Opfer müssen auf Urteil warten

Höxter (WB). Vor mehr als zwei Jahren ist auf dem Flugplatz Höxter-Holzminden ein Flugzeug beim Startvorgang verunglückt. Sechs Insassen sind zum Teil schwer verletzt worden. Der damalige Pilot ist wegen fahrlässiger Körperverletzung angeklagt. Gestern sollte endlich der Strafprozess stattfinden, auf den die Opfer nun schon so lange warten. Doch es kam anders.

Ingo Schmitz

Am 21. Oktober 2012 ist beim Starten zu einem Rundflug diese Maschine am Flugplatz Höxter-Holzminden mit sechs Insassen abgestürzt. Gestern sollte sich der Pilot vor Gericht verantworten Foto: Harald Iding

15 Zeugen sind über den Vormittag verteilt geladen. Darunter sind Insassen der Maschine, Vertreter der Schützengilde Höxter (die die Rundflüge verlost hat), maßgebliche Mitglieder des damaligen Betreibervereins des Flugplatzes, Augenzeugen sowie Helfer, die als erstes am Unglücksort waren.

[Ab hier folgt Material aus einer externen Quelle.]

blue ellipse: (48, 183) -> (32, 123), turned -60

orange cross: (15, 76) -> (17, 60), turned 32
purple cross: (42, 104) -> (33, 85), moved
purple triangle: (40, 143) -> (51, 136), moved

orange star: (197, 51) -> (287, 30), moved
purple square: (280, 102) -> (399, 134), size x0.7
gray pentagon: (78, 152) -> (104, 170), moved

Auch ein Sachverständiger ist im Gerichtssaal. Er hat das Flugunglück im Auftrag der Staatsanwaltschaft untersucht und die Ursache erforscht. Drei Rechtsanwälte – zum Teil weit angereist – sind da, sowie zwei Opfer, die als Nebenkläger in diesem Verfahren zugelassen sind. Auch der Angeklagte nimmt Platz. Doch die Verhandlung hat nicht einmal begonnen, da ist sie auch schon vorbei. »Vertagt!«, lautet die Entscheidung von Christina Brüning, Richterin am Amtsgericht Höxter.

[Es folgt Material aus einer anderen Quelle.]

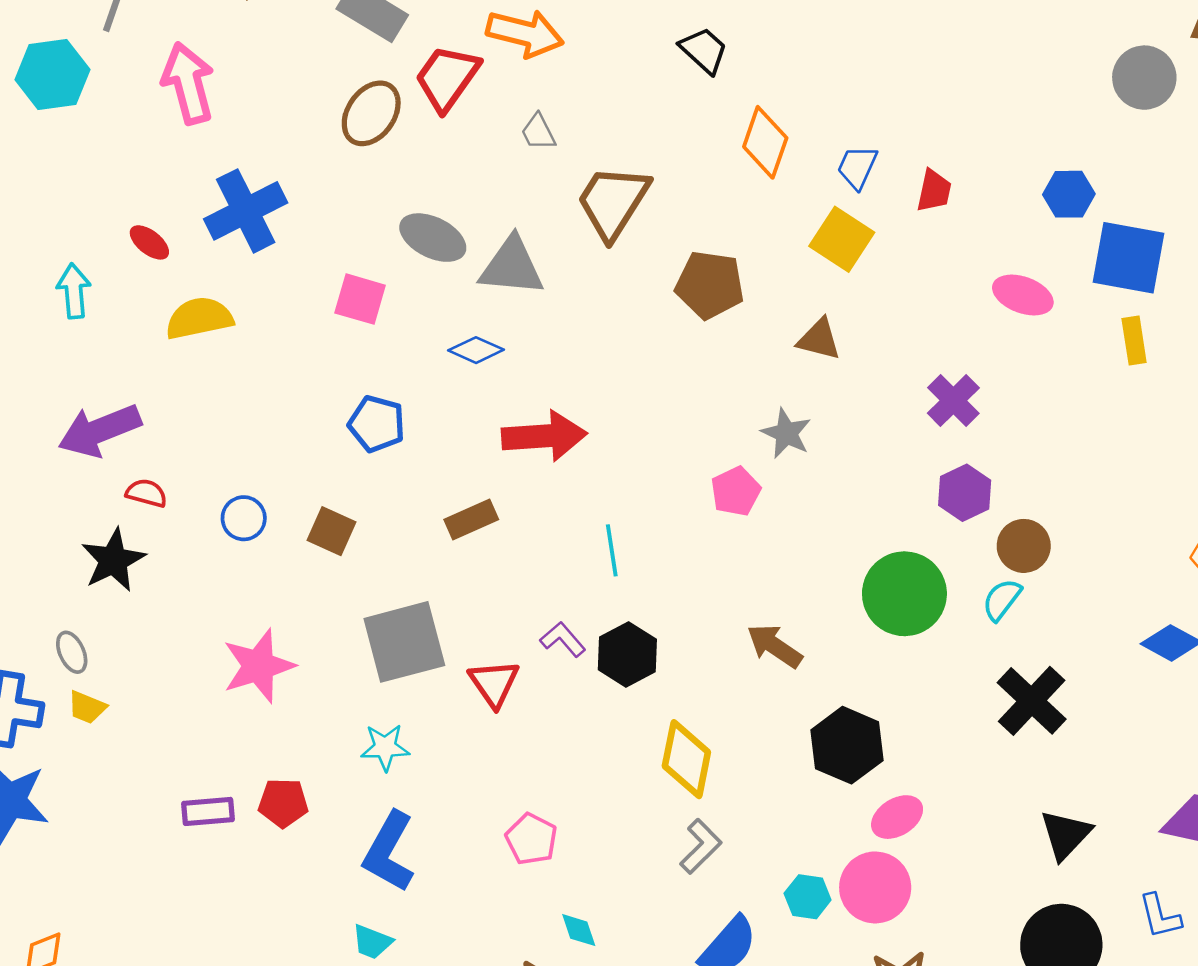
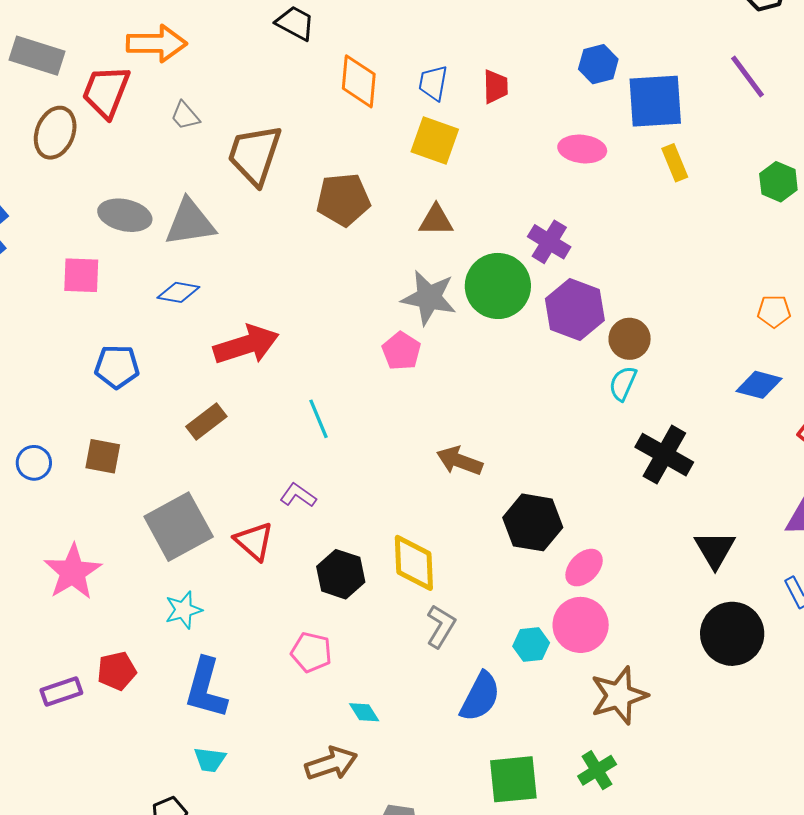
gray star: (786, 433) -> (429, 298), size x1.4
purple hexagon: (965, 493) -> (575, 309), size x1.4
green circle: (904, 594) -> (498, 286), moved
black hexagon: (627, 654) -> (341, 574), moved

Zuvor hatte sich folgendes ereignet: Zum Auftakt des Prozesstages betritt der Direktor des Amtsgerichts, Dr. Ulrich Thewes, den Saal. Es liege ein Befangenheitsantrag vor, erklärt er. Wie später deutlich wird, richtet sich der Antrag wohl gegen die Richterin – gestellt von Rechtsanwalt Rainer Frank aus Hamburg, der den Piloten verteidigt. Der Hamburger Jurist ist nach eigenen Worten Spezialist für Luftrecht und Flugunfälle. Er vertritt die Ansicht, dass das Programm, das die Richterin für den Verhandlungstag festgelegt hat, nicht zu schaffen ist. »Allein die Vorbereitung für das Plädoyer wird einige Zeit brauchen«, erläutert der Anwalt wenig später seine Bedenken.

Richterin Brüning hält ihm entgegen, dass manche Zeugenvernehmungen wohl nicht lange dauern werden. Die Beteiligung des Schützenvereins und des Luftsportvereins an diesem Unglück seien für sie Randerscheinungen, erklärt die Richterin. Sie weist den Befangenheitsantrag ab.

Als sie gerade mit der Verhandlung beginnen will, lässt der Hamburger Verteidiger die nächste Bombe platzen: Er habe keine Akteneinsicht erhalten, beklagt er. Richterin Brüning überprüft dies. Laut den Unterlagen des Gerichts sei die Akte dem Anwalt zugesandt worden. Ob sie ihn allerdings tatsächlich erreicht hat, gehe aus den Aufzeichnungen nicht hervor, stellt Christina Brüning fest. »Das ist sehr misslich. Warum haben Sie das Gericht nicht eher darauf aufmerksam gemacht?«, fragt die Richterin sichtlich verärgert. Es hilft aber nichts: Da sich die Tatsache nicht ändert, wird die Verhandlung ausgesetzt. Im Januar soll es weiter gehen – und die Zeugen schütteln verständnislos mit dem Kopf.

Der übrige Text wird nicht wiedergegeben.